I get out of the car, and Nicholas and I swap seats.
Once I’m in the passenger seat, I turn to face him. Nicholas must be able to read my face like it has subtitles because he cuts me off before I can say anything.
“You won’t be able to function properly until you know the truth.” His voice softens before it returns to the polite tone that cuts worse than his anger did. “You can’t process that level of betrayal until you know all the facts.”
His words are a direct hit, proving he knows me better than anyone.
It’s like he’s picked the lock on my brain and read the instruction manual inside.
I swallow the desperate need to reach across the space between us, to prove with touch what my words can’t seem to convey.
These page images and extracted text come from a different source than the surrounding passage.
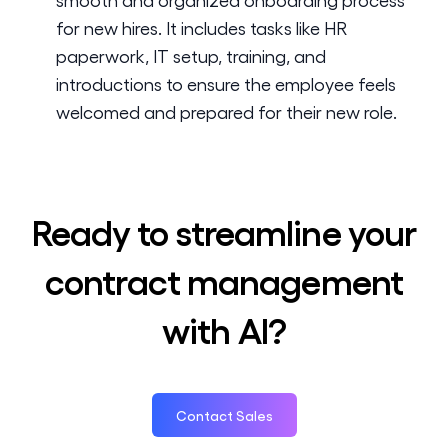
for new hires. It includes tasks like HR
paperwork, IT setup, training, and
introductions to ensure the employee feels
welcomed and prepared for their new role.
Ready to streamline your
contract management
with AI?
Contact Sales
That, while everything else was a lie, the way I feel about him never was.
But he’s right. Right now, I need to talk to my brother.
“I can’t stay on long,” I say. “Every second gives them more of a chance to triangulate. Basic tracking 101. Warn me when I’ve hit two minutes.”
“I will,” Nicholas promises as he pulls back into the flow of traffic. His hands are steady on the wheel, but there’s tension in his shoulders. I don’t know if it’s due to driving on foreign roads or because of me.
Probably the latter.
I wrench my eyes away from him so I can dial Malachy’s number.
This number’s been my lifeline through every assignment, every promotion that took me farther from Belfast, every night when London felt like wearing someone else’s coat. Happy drunk calls, miserable drunk calls, stone-cold sober calls at three a.m., when the job went sideways. My anchor to something real.
Funny how anchors can also drag you under.
“Hello?”
“Mal.” His name barely makes it past the construction site in my throat.
“Hi, Eoin.” And I know immediately it’s true from those two words. No surprise in his voice. No confusion. Just the careful tone of someone expecting this call.
My internal organs rearrange themselves.
“How could you?” It comes out strangled, like the words are fighting me.
“How could I join people wanting payback from the leeches who got rich destroying half the world? How could I join in with other people from countries around the world who are finally demanding accountability for centuries of exploitation? Who’ve had their resources stripped, their cultures decimated, their people exploited by British aristocrats getting fat on colonial blood money?” His voice gains heat with each word. “The same ruling class who owned our tenement? Who counted their insurance payout while I learned to piss in a bag? You should be asking how I could not join them in demanding justice.”
“And you expected me to just…go along?” The question scrapes my throat raw.